The online part of this — and I will tell you that this is stuff I was looking at in 2007. I’m not sure why nothing happened, or not much, between 2007 and 2017, but I am definitely going to re-energize those initiatives and see where the market is.
One thing you can’t do as a small college president is lose money on a venture, because it drains other activities that you have and you just don’t have the flexibility to make mistakes like that. So I want to do a very strong and valid business plan for any one of those ventures we go into beforehand, before we take the steps to do it.
Q. Westminster’s history as a destination for world leaders is well known and the most recent Green lecture was delivered by Sen. Bernie Sanders. What are the keys to maintaining that reputation and to continue to attract internationally recognized leaders to Fulton?
A. I think part of it is that we continue to have a strong curriculum. And liberal arts is really the foundation of the curriculum.
Back in the ’60s, you attended a liberal arts institution and the institutions made no bones that education was being delivered for the sake of education. Nowadays, you must be much more career-oriented in your approach to education.
While maintaining that liberal arts and international component of our curriculum, we need to put that into context so that people understand that this helps you have a successful career as well. Employers are looking for people who are good thinkers and good team members at their institution and have a potential for growth. Those are the people that employers invest in and honor.
The skills you develop in a liberal arts environment help you do that. For our students, in terms of marketing, we need to make it clear that this is leading to a career for our students. They’re not going to go home and live in mother’s basement. They are going to be productive members of society from the day they hit the ground. Right now, 96 percent of our students get jobs within a few months of graduation. We are proud of that but it is probably not as well understood by the folks who are considering us as a possible place for our students. We need to maintain that.

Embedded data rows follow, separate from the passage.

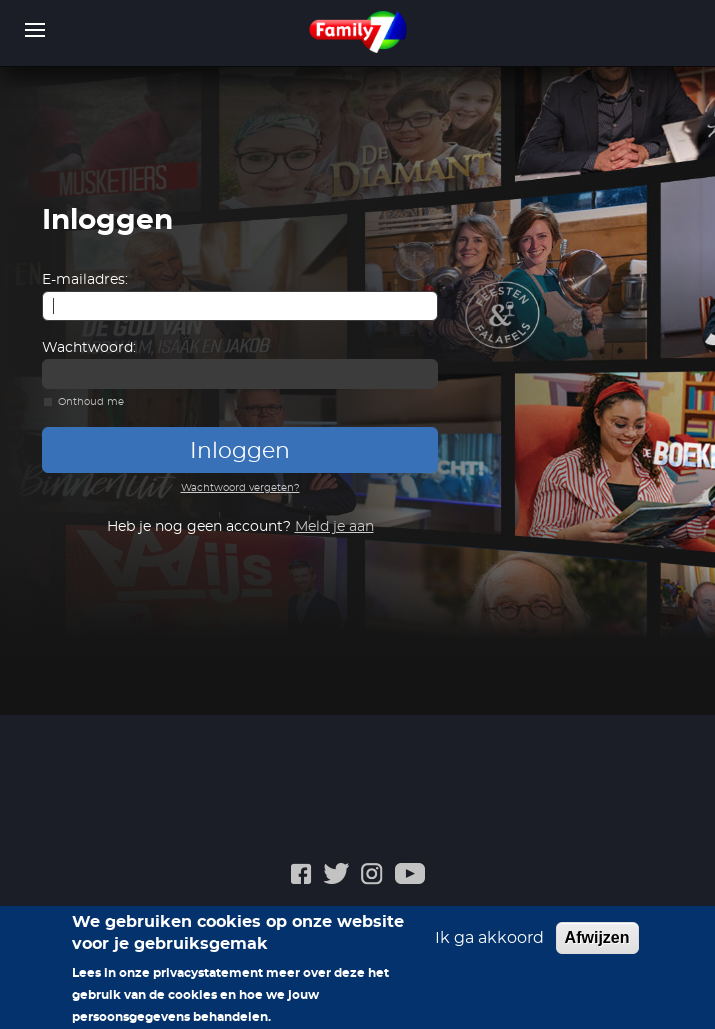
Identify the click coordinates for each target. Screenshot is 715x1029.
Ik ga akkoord (489, 945)
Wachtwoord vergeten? (240, 488)
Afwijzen (597, 944)
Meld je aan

Our international reputation isn’t just talk, it is what we do. We have a strong component of international students and we bring topics through the Hancock Symposium and the Green Lecture, and the presence of the Churchill Museum. All of these things do more than just talk the talk, they walk the walk of being a truly international, global experience, here at this college in the middle of Missouri.
And I think that is the kind of education that is beneficial to our students and to our society as well.
Q. What are your personal goals for the second time through? It sounded like at the beginning of the conversation that this will cap your career.
A. I am not looking for a job after this. How long will I stay here? You will probably have to pull me out of this place. As long as I feel that I am contributing, and not hurting the college by my age, I will continue to be here.
My personal goals for the college are, of course, in the broad brush, to maintain and enhance this incredible student experience while creating a sustainable financial picture for the college. That picture also includes the facilities, so our deferred maintenance is down, our facilities are modern and we have the resources to continue to support us and sustain us.